Security tokens are also named digital securities or tokenized assets and provide holders with a way to own real-world assets like commodities, real estate, bonds, or stocks. Because they are based on blockchain technology, they offer increased liquidity, fractional ownership, and worldwide trading opportunities. They function similarly to traditional stocks and offer equity to investors who benefit from dividend payouts or ownership. Crypto users can gain access to security tokens by using Initial Exchange Offerings or Security Token Offerings. Because they are stored on a distributed ledger, they are liquid or digital stakes to tangible assets. 

Meme coins

Meme coins have been developed as a response to the humorous online meme culture and usually rely on a joke.
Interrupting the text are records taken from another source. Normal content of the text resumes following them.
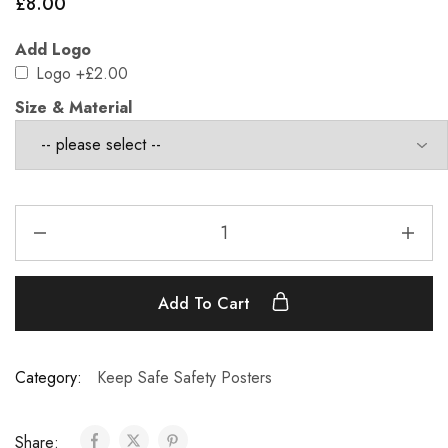
£
8.00
Add Logo
Logo
+£2.00
Size & Material
Add To Cart
Category:
Keep Safe Safety Posters
Share:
They are described as a playful take on traditional digital currencies and aim to become as viral as the memes they take inspiration from. Meme coins usually have an unlimited supply, which triggers their low per-unit prices. However, some of them have gained great popularity over the years, such as Dogecoin, Baby Dogecoin, or Shiba Inu. 

AI coins

Everyone knows that the AI sector is in full expansion at the moment, and its integration with the crypto world should be no surprise. Elon Musk and Sam Altman backed OpenAI, which created ChatGPT, which can interact directly on the blockchain. The innovation can have great implications for the industry because it boosts scalability and security and enhances user experience. AI tokens have been developed to provide access to AI projects and offer governance rights to the holders who want to decide the evolution of networks. Some trending AI coins are Ocean Protocol, Fetch, and The Graph.